→ Required work
Of all the lines in the entries, how many carry the word "kronor"? The reply is that number and no more.

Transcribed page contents

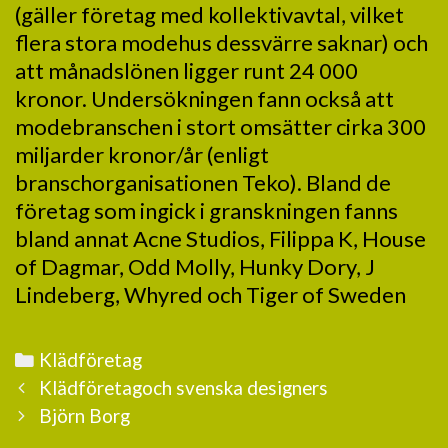
(gäller företag med kollektivavtal, vilket
flera stora modehus dessvärre saknar) och
att månadslönen ligger runt 24 000
kronor. Undersökningen fann också att
modebranschen i stort omsätter cirka 300
miljarder kronor/år (enligt
branschorganisationen Teko). Bland de
företag som ingick i granskningen fanns
bland annat Acne Studios, Filippa K, House
of Dagmar, Odd Molly, Hunky Dory, J
Lindeberg, Whyred och Tiger of Sweden
C
Klädföretag
P
a
Klädföretagoch svenska designers
o
t
Björn Borg
s
e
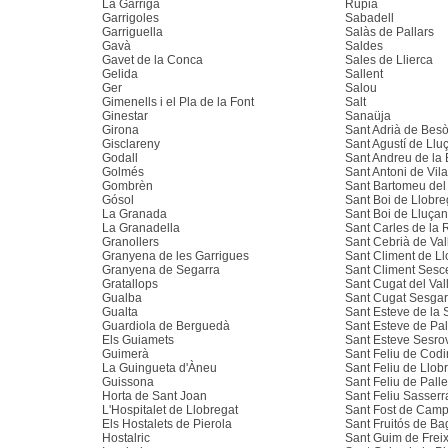
La Garriga
Rupià
Garrigoles
Sabadell
Garriguella
Salàs de Pallars
Gavà
Saldes
Gavet de la Conca
Sales de Llierca
Gelida
Sallent
Ger
Salou
Gimenells i el Pla de la Font
Salt
Ginestar
Sanaüja
Girona
Sant Adrià de Bes
Gisclareny
Sant Agustí de Llu
Godall
Sant Andreu de la
Golmés
Sant Antoni de Vil
Gombrèn
Sant Bartomeu del
Gósol
Sant Boi de Llobre
La Granada
Sant Boi de Lluça
La Granadella
Sant Carles de la 
Granollers
Sant Cebrià de Val
Granyena de les Garrigues
Sant Climent de Ll
Granyena de Segarra
Sant Climent Sesc
Gratallops
Sant Cugat del Val
Gualba
Sant Cugat Sesgar
Gualta
Sant Esteve de la 
Guardiola de Berguedà
Sant Esteve de Pa
Els Guiamets
Sant Esteve Sesro
Guimerà
Sant Feliu de Cod
La Guingueta d'Àneu
Sant Feliu de Llob
Guissona
Sant Feliu de Palle
Horta de Sant Joan
Sant Feliu Sasserr
L'Hospitalet de Llobregat
Sant Fost de Camp
Els Hostalets de Pierola
Sant Fruitós de Ba
Hostalric
Sant Guim de Frei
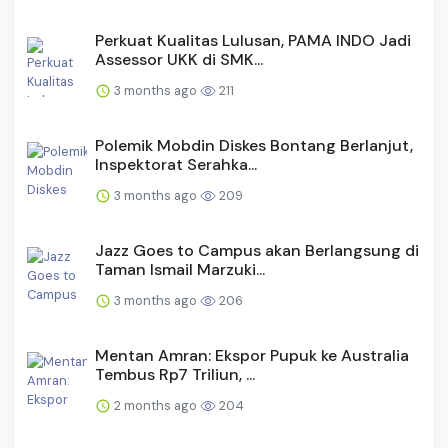
Perkuat Kualitas Lulusan, PAMA INDO Jadi
Assessor UKK di SMK...
3 months ago
211
Polemik Mobdin Diskes Bontang Berlanjut,
Inspektorat Serahka...
3 months ago
209
Jazz Goes to Campus akan Berlangsung di
Taman Ismail Marzuki...
3 months ago
206
Mentan Amran: Ekspor Pupuk ke Australia
Tembus Rp7 Triliun, ...
2 months ago
204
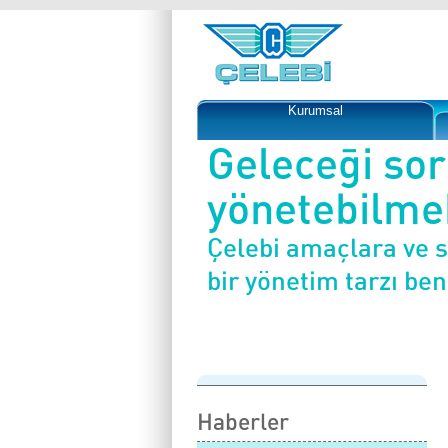
Kurumsal
Geleceği so
yönetebilmek
Çelebi amaçlara ve 
bir yönetim tarzı be
Haberler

→ Output of the task
2